It is this answer that constitutes the essential paradox of religious experience. To say that human existence is possible only in the tension between existence in eternity and existence in time is to say that human existence is only possible if it is impossible: what existence requires on the one level is forbidden by existence on the other.

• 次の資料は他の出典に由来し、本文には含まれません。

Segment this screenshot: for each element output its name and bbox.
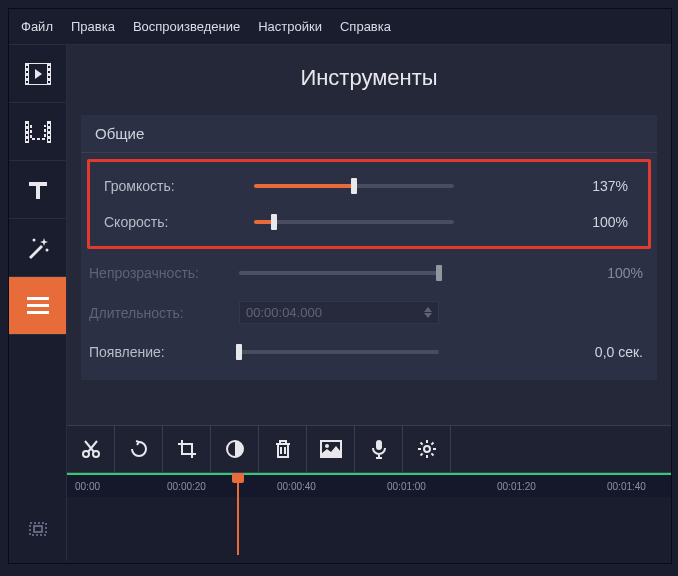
highlight-box: Громкость: 137% Скорость: 100% — [87, 159, 651, 249]
ruler-tick-1: 00:00:20 — [167, 481, 206, 492]
app-window: Файл Правка Воспроизведение Настройки Сп… — [8, 8, 672, 564]
opacity-slider[interactable] — [239, 271, 439, 275]
rotate-button[interactable] — [115, 426, 163, 472]
svg-rect-15 — [26, 134, 28, 136]
svg-rect-8 — [48, 71, 50, 73]
crop-icon — [177, 439, 197, 459]
svg-point-30 — [325, 444, 329, 448]
svg-rect-3 — [26, 66, 28, 68]
sidebar-media[interactable] — [9, 45, 66, 103]
svg-rect-5 — [26, 76, 28, 78]
svg-rect-25 — [27, 311, 49, 314]
volume-row: Громкость: 137% — [96, 168, 642, 204]
svg-rect-9 — [48, 76, 50, 78]
svg-rect-7 — [48, 66, 50, 68]
duration-label: Длительность: — [89, 305, 229, 321]
duration-input[interactable]: 00:00:04.000 — [239, 301, 439, 324]
menubar: Файл Правка Воспроизведение Настройки Сп… — [9, 9, 671, 45]
filmstrip-play-icon — [25, 63, 51, 85]
svg-rect-19 — [48, 134, 50, 136]
speed-label: Скорость: — [104, 214, 244, 230]
menu-edit[interactable]: Правка — [71, 19, 115, 34]
svg-rect-31 — [376, 440, 382, 450]
timeline-tracks[interactable] — [67, 497, 671, 561]
color-button[interactable] — [211, 426, 259, 472]
speed-slider[interactable] — [254, 220, 454, 224]
volume-label: Громкость: — [104, 178, 244, 194]
gear-icon — [417, 439, 437, 459]
svg-rect-13 — [26, 124, 28, 126]
appearance-value: 0,0 сек. — [569, 344, 649, 360]
main-area: Инструменты Общие Громкость: 137% Скорос… — [67, 45, 671, 561]
playhead[interactable] — [237, 475, 239, 555]
volume-value: 137% — [554, 178, 634, 194]
svg-rect-24 — [27, 304, 49, 307]
svg-rect-14 — [26, 129, 28, 131]
svg-point-32 — [424, 446, 430, 452]
svg-rect-20 — [48, 139, 50, 141]
menu-settings[interactable]: Настройки — [258, 19, 322, 34]
clip-toolbar — [67, 425, 671, 473]
speed-row: Скорость: 100% — [96, 204, 642, 240]
opacity-label: Непрозрачность: — [89, 265, 229, 281]
track-header[interactable] — [9, 497, 67, 561]
duration-row: Длительность: 00:00:04.000 — [81, 291, 657, 334]
svg-rect-18 — [48, 129, 50, 131]
cut-button[interactable] — [67, 426, 115, 472]
volume-slider[interactable] — [254, 184, 454, 188]
sidebar-tools[interactable] — [9, 277, 66, 335]
ruler-tick-5: 00:01:40 — [607, 481, 646, 492]
sidebar-text[interactable] — [9, 161, 66, 219]
delete-button[interactable] — [259, 426, 307, 472]
appearance-slider[interactable] — [239, 350, 439, 354]
opacity-row: Непрозрачность: 100% — [81, 255, 657, 291]
duration-value: 00:00:04.000 — [246, 305, 322, 320]
panel-header: Общие — [81, 115, 657, 153]
cpu-icon — [27, 520, 49, 538]
svg-rect-23 — [27, 297, 49, 300]
filmstrip-cut-icon — [25, 121, 51, 143]
speed-value: 100% — [554, 214, 634, 230]
page-title: Инструменты — [67, 45, 671, 115]
opacity-value: 100% — [569, 265, 649, 281]
menu-help[interactable]: Справка — [340, 19, 391, 34]
ruler-tick-0: 00:00 — [75, 481, 100, 492]
trash-icon — [274, 439, 292, 459]
duration-stepper[interactable] — [424, 307, 432, 318]
ruler-tick-3: 00:01:00 — [387, 481, 426, 492]
menu-playback[interactable]: Воспроизведение — [133, 19, 240, 34]
appearance-row: Появление: 0,0 сек. — [81, 334, 657, 370]
microphone-icon — [372, 439, 386, 459]
general-panel: Общие Громкость: 137% Скорость: — [81, 115, 657, 380]
magic-wand-icon — [26, 236, 50, 260]
rotate-icon — [129, 439, 149, 459]
svg-rect-34 — [34, 526, 42, 532]
ruler-tick-4: 00:01:20 — [497, 481, 536, 492]
image-button[interactable] — [307, 426, 355, 472]
contrast-icon — [225, 439, 245, 459]
svg-rect-4 — [26, 71, 28, 73]
clip-settings-button[interactable] — [403, 426, 451, 472]
menu-file[interactable]: Файл — [21, 19, 53, 34]
record-button[interactable] — [355, 426, 403, 472]
scissors-icon — [81, 439, 101, 459]
svg-rect-16 — [26, 139, 28, 141]
ruler-tick-2: 00:00:40 — [277, 481, 316, 492]
svg-point-21 — [32, 238, 35, 241]
svg-point-22 — [45, 248, 48, 251]
svg-rect-33 — [30, 523, 46, 535]
sidebar — [9, 45, 67, 561]
svg-rect-10 — [48, 81, 50, 83]
text-icon — [27, 179, 49, 201]
sidebar-effects[interactable] — [9, 219, 66, 277]
crop-button[interactable] — [163, 426, 211, 472]
svg-rect-17 — [48, 124, 50, 126]
appearance-label: Появление: — [89, 344, 229, 360]
image-icon — [320, 440, 342, 458]
timeline-ruler[interactable]: 00:00 00:00:20 00:00:40 00:01:00 00:01:2… — [67, 473, 671, 497]
sidebar-filters[interactable] — [9, 103, 66, 161]
menu-lines-icon — [27, 297, 49, 315]
svg-rect-6 — [26, 81, 28, 83]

For example, existence in society requires that the society’s objective need for survival determine the functions and the actions of the citizen. But existence in the spirit is possible only if there is no law and no rule except that of the person, alone with himself and with his God.

Because man must exist in society, there can be no freedom except in matters that do not matter; but because man must exist in the spirit, there can be no social rule, no social constraint in matters that do matter. In society, man exist only as a social being – as husband, father, child, neighbor, fellow citizen. In the spirit, man can exist only personally – alone, isolated, completely walled in by his own consciousness.

キルケゴールの答えは宗教的経験の本源的逆説を構成する。人間の実存が永遠相の存在と時間相の存在の緊張においてのみ可能だということは、人間の実存は不可能であるがゆえに可能だという矛盾に行き着く。一方の相で要求される存在は他方の相で禁じられているからである。

たとえば、社会的存在としての人間は、社会を存続させるための客観的なニーズが、市民の役割と行動を決定することを要求する。しかし霊的存在としての人間は、己自身と神を律する霊の法と掟においてのみ存在しうる。

人間は社会内に存在しなければならない。そうである以上、社会における自由とは各人にとって本質的に重要でない事柄に関してのみの自由に過ぎない。しかし同時に人間は霊的世界に存しなければならない。そうである以上、各人に本質的に重要な事柄に関しては、社会的掟や社会的制約など本来ありえない。社会において人は夫、父、子ども、隣人、仲間など市民としてのみ存在する。霊の領域において人はその人自身として、自意識の壁に完全に囲まれた単独の孤立した存在としてのみ存在するからである。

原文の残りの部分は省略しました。